RECORDS SUPPLIED:
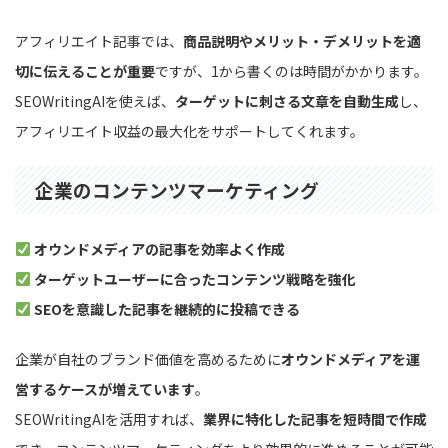
アフィリエイト記事では、
商品説明やメリット・デメリットを適
切に伝えることが重要
ですが、1から書くのは時間がかかります。
SEOWritingAIを使えば、
ターゲットに刺さる文章を自動生成
し、
アフィリエイト収益の最大化をサポートしてくれます。
企業のコンテンツマーケティング
オウンドメディアの記事を効率よく作成
ターゲットユーザーに合ったコンテンツ戦略を強化
SEOを意識した記事を継続的に投稿できる
企業が自社のブランド価値を高めるために
オウンドメディアを運
営するケースが増えています
。
SEOWritingAIを活用すれば、
業界に特化した記事を短時間で作成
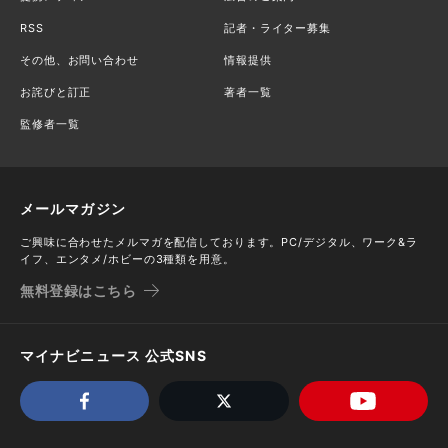
RSS
記者・ライター募集
その他、お問い合わせ
情報提供
お詫びと訂正
著者一覧
監修者一覧
メールマガジン
ご興味に合わせたメルマガを配信しております。PC/デジタル、ワーク&ラ
イフ、エンタメ/ホビーの3種類を用意。
無料登録はこちら
マイナビニュース 公式SNS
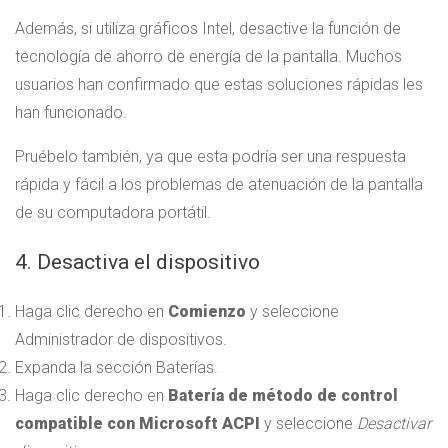
Además, si utiliza gráficos Intel, desactive la función de
tecnología de ahorro de energía de la pantalla. Muchos
usuarios han confirmado que estas soluciones rápidas les
han funcionado.
Pruébelo también, ya que esta podría ser una respuesta
rápida y fácil a los problemas de atenuación de la pantalla
de su computadora portátil.
4. Desactiva el dispositivo
Haga clic derecho en
Comienzo
y seleccione
Administrador de dispositivos.
Expanda la sección Baterías.
Haga clic derecho en
Batería de método de control
compatible con Microsoft ACPI
y seleccione
Desactivar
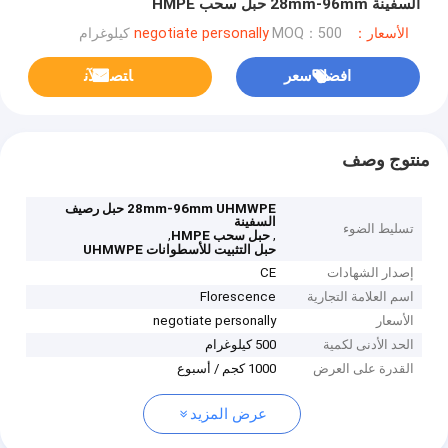
السفينة 28mm-96mm حبل سحب HMPE
الأسعار：negotiate personally
MOQ：500 كيلوغرام
افضل سعر
ﺎﺘﺼﻟ ﺍﻶﻧ
منتوج وصف
28mm-96mm UHMWPE حبل رصيف
السفينة
تسليط الضوء
,
,
حبل سحب HMPE
حبل التثبيت للأسطوانات UHMWPE
إصدار الشهادات
CE
اسم العلامة التجارية
Florescence
الأسعار
negotiate personally
الحد الأدنى لكمية
500 كيلوغرام
القدرة على العرض
1000 كجم / أسبوع
عرض المزيد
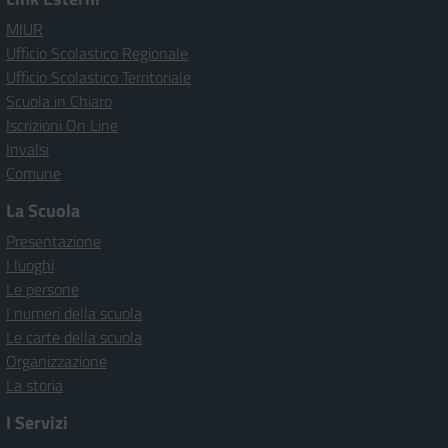
MIUR
Ufficio Scolastico Regionale
Ufficio Scolastico Territoriale
Scuola in Chiaro
Iscrizioni On Line
Invalsi
Comune
La Scuola
Presentazione
I luoghi
Le persone
I numeri della scuola
Le carte della scuola
Organizzazione
La storia
I Servizi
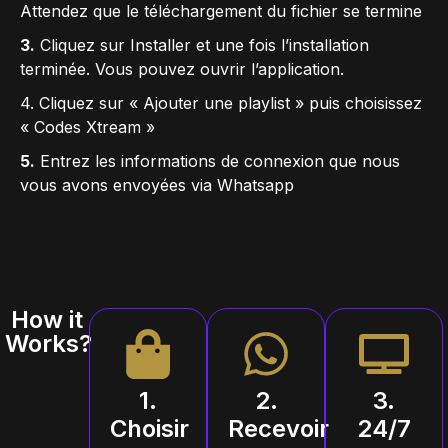
Attendez que le téléchargement du fichier se termine
3.
Cliquez sur Installer et une fois l’installation
terminée. Vous pouvez ouvrir l’application.
4. Cliquez sur « Ajouter une playlist » puis choisissez
« Codes Xtream »
5.
Entrez les informations de connexion que nous
vous avons envoyées via Whatsapp
How it
Works?
1.
2.
3.
Choisir
Recevoir
24/7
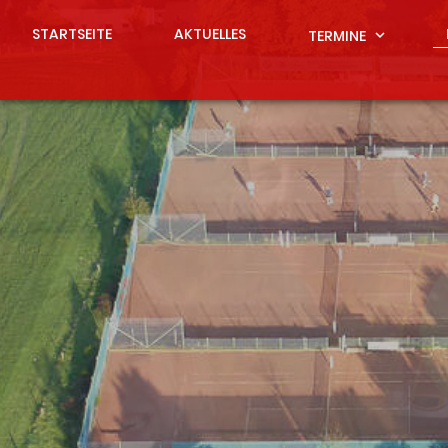
STARTSEITE
AKTUELLES
TERMINE
expand_more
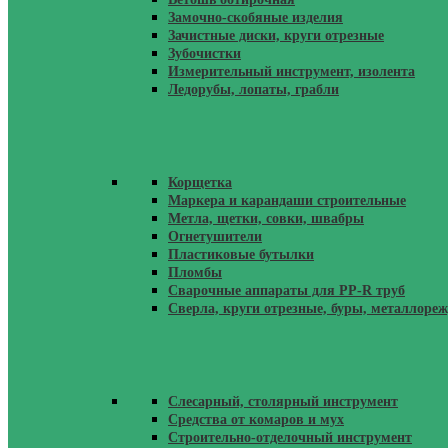
Замочно-скобяные изделия
Зачистные диски, круги отрезные
Зубочистки
Измерительный инструмент, изолента
Ледорубы, лопаты, грабли
Корщетка
Маркера и карандаши строительные
Метла, щетки, совки, швабры
Огнетушители
Пластиковые бутылки
Пломбы
Сварочные аппараты для PP-R труб
Сверла, круги отрезные, буры, металлоре
Слесарный, столярный инструмент
Средства от комаров и мух
Строительно-отделочный инструмент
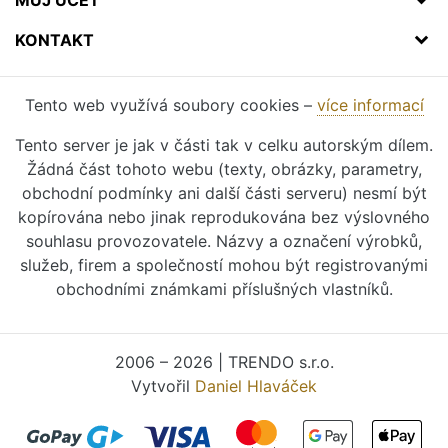
KONTAKT
Tento web využívá soubory cookies –
více informací
Tento server je jak v části tak v celku autorským dílem.
Žádná část tohoto webu (texty, obrázky, parametry,
obchodní podmínky ani další části serveru) nesmí být
kopírována nebo jinak reprodukována bez výslovného
souhlasu provozovatele. Názvy a označení výrobků,
služeb, firem a společností mohou být registrovanými
obchodními známkami příslušných vlastníků.
2006 – 2026 | TRENDO s.r.o.
Vytvořil
Daniel Hlaváček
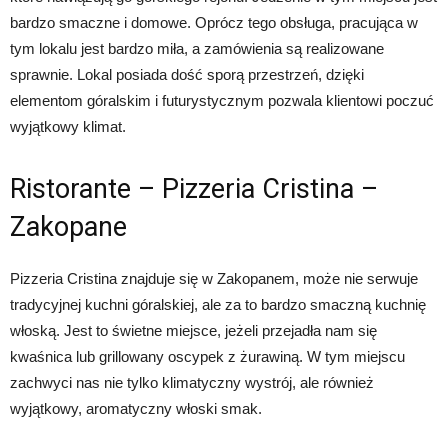
bardzo smaczne i domowe. Oprócz tego obsługa, pracująca w
tym lokalu jest bardzo miła, a zamówienia są realizowane
sprawnie. Lokal posiada dość sporą przestrzeń, dzięki
elementom góralskim i futurystycznym pozwala klientowi poczuć
wyjątkowy klimat.
Ristorante – Pizzeria Cristina –
Zakopane
Pizzeria Cristina znajduje się w Zakopanem, może nie serwuje
tradycyjnej kuchni góralskiej, ale za to bardzo smaczną kuchnię
włoską. Jest to świetne miejsce, jeżeli przejadła nam się
kwaśnica lub grillowany oscypek z żurawiną. W tym miejscu
zachwyci nas nie tylko klimatyczny wystrój, ale również
wyjątkowy, aromatyczny włoski smak.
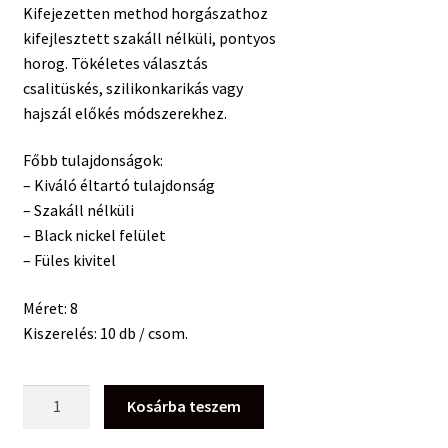
Kifejezetten method horgászathoz
kifejlesztett szakáll nélküli, pontyos
horog. Tökéletes választás
csalitüskés, szilikonkarikás vagy
hajszál előkés módszerekhez.
Főbb tulajdonságok:
– Kiváló éltartó tulajdonság
– Szakáll nélküli
– Black nickel felület
– Füles kivitel
Méret: 8
Kiszerelés: 10 db / csom.
Top
Kosárba teszem
Mix
Method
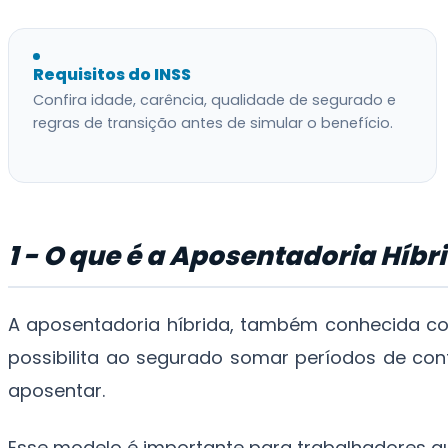
Requisitos do INSS
Confira idade, carência, qualidade de segurado e
regras de transição antes de simular o benefício.
1 - O que é a Aposentadoria Híbr
A aposentadoria híbrida, também conhecida com
possibilita ao segurado somar períodos de con
aposentar.
Esse modelo é importante para trabalhadores qu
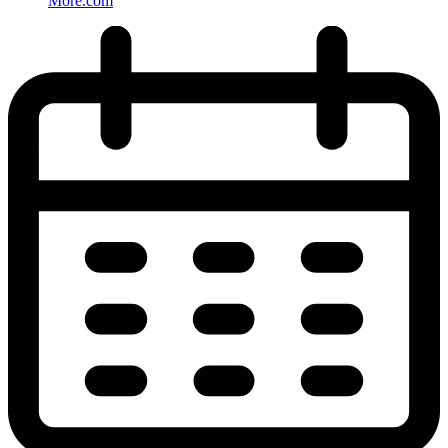
More.com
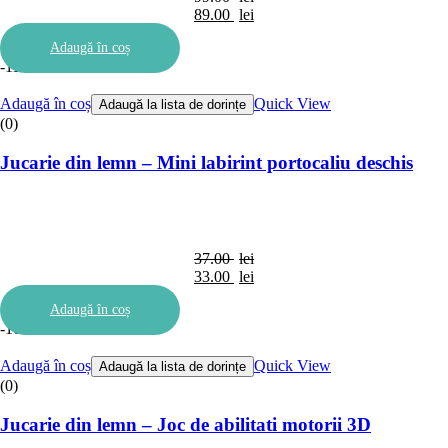
Prețul
89.00
lei
inițial
Prețul
Adaugă în coș
a
curent
-11%
fost:
este:
99.00 lei.
89.00 lei.
Adaugă în coș
Quick View
Adaugă la lista de dorințe
(0)
Jucarie din lemn – Mini labirint portocaliu deschis
37.00
lei
Prețul
33.00
lei
inițial
Prețul
Adaugă în coș
a
curent
-10%
fost:
este:
37.00 lei.
33.00 lei.
Adaugă în coș
Quick View
Adaugă la lista de dorințe
(0)
Jucarie din lemn – Joc de abilitati motorii 3D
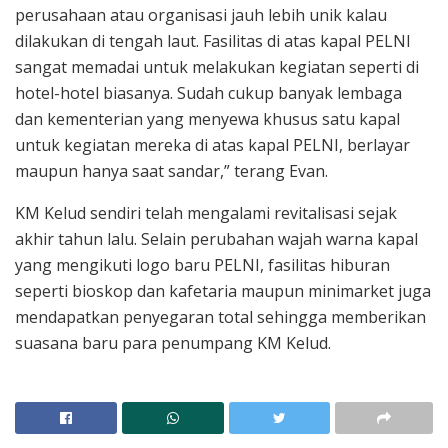
perusahaan atau organisasi jauh lebih unik kalau
dilakukan di tengah laut. Fasilitas di atas kapal PELNI
sangat memadai untuk melakukan kegiatan seperti di
hotel-hotel biasanya. Sudah cukup banyak lembaga
dan kementerian yang menyewa khusus satu kapal
untuk kegiatan mereka di atas kapal PELNI, berlayar
maupun hanya saat sandar,” terang Evan.
KM Kelud sendiri telah mengalami revitalisasi sejak
akhir tahun lalu. Selain perubahan wajah warna kapal
yang mengikuti logo baru PELNI, fasilitas hiburan
seperti bioskop dan kafetaria maupun minimarket juga
mendapatkan penyegaran total sehingga memberikan
suasana baru para penumpang KM Kelud.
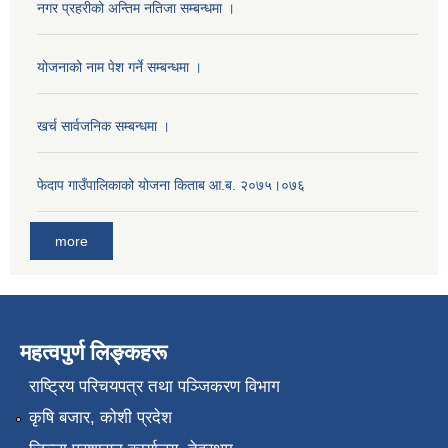
नगर प्रहरीको अन्तिम नतिजा सम्बन्धमा ।
योजनाको नाम पेश गर्ने सम्बन्धमा ।
खर्च सार्वजनिक सम्बन्धमा ।
फेदाप गाउँपालिकाको योजना किताब आ.ब. २०७५।०७६
more
महत्वपुर्ण लिङ्कहरू
राष्‍ट्रिय परिचयपत्र तथा पञ्जिकरण विभाग
कृषि बजार, कोशी प्रदेश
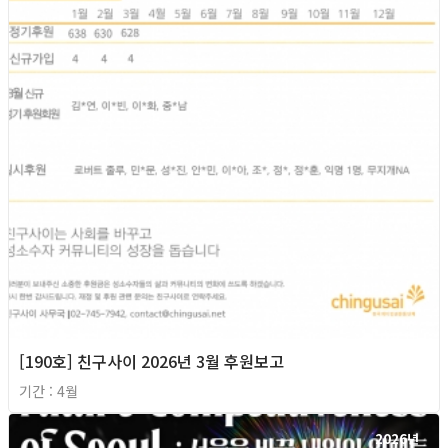
[190호] 친구사이 2026년 3월 후원보고
기간 : 4월
2026년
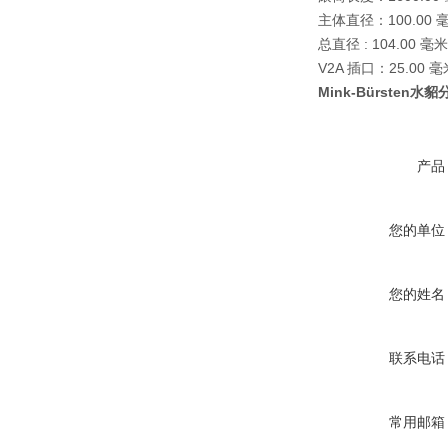
主体直径：100.00 
总直径 : 104.00 毫米
V2A 插口：25.00 毫
Mink-Bürsten
产品
您的单位
您的姓名
联系电话
常用邮箱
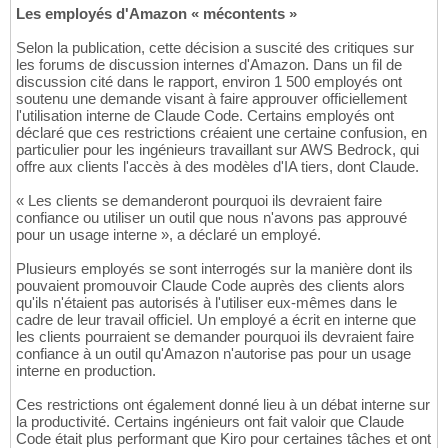
Les employés d'Amazon « mécontents »
Selon la publication, cette décision a suscité des critiques sur
les forums de discussion internes d'Amazon. Dans un fil de
discussion cité dans le rapport, environ 1 500 employés ont
soutenu une demande visant à faire approuver officiellement
l'utilisation interne de Claude Code. Certains employés ont
déclaré que ces restrictions créaient une certaine confusion, en
particulier pour les ingénieurs travaillant sur AWS Bedrock, qui
offre aux clients l'accès à des modèles d'IA tiers, dont Claude.
« Les clients se demanderont pourquoi ils devraient faire
confiance ou utiliser un outil que nous n'avons pas approuvé
pour un usage interne », a déclaré un employé.
Plusieurs employés se sont interrogés sur la manière dont ils
pouvaient promouvoir Claude Code auprès des clients alors
qu'ils n'étaient pas autorisés à l'utiliser eux-mêmes dans le
cadre de leur travail officiel. Un employé a écrit en interne que
les clients pourraient se demander pourquoi ils devraient faire
confiance à un outil qu'Amazon n'autorise pas pour un usage
interne en production.
Ces restrictions ont également donné lieu à un débat interne sur
la productivité. Certains ingénieurs ont fait valoir que Claude
Code était plus performant que Kiro pour certaines tâches et ont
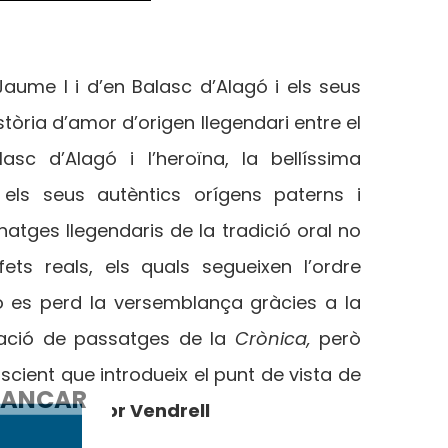
 Jaume I i d’en Balasc d’Alagó i els seus
stòria d’amor d’origen llegendari entre el
alasc d’Alagó i l’heroïna, la bellíssima
els seus autèntics orígens paterns i
natges llegendaris de la tradició oral no
ts reals, els quals segueixen l’ordre
o es perd la versemblança gràcies a la
ptació de passatges de la
Crònica,
però
cient que introdueix el punt de vista de
ANCAR
mana.
Salvador Vendrell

PROBLEM TO SOLVE: Reproduce every line of the records containing the string "круги".

SOLUTION FOR THIS EXERCISE:
Зачистные диски, круги отрезные
Сверла, круги отрезные, буры, металлоре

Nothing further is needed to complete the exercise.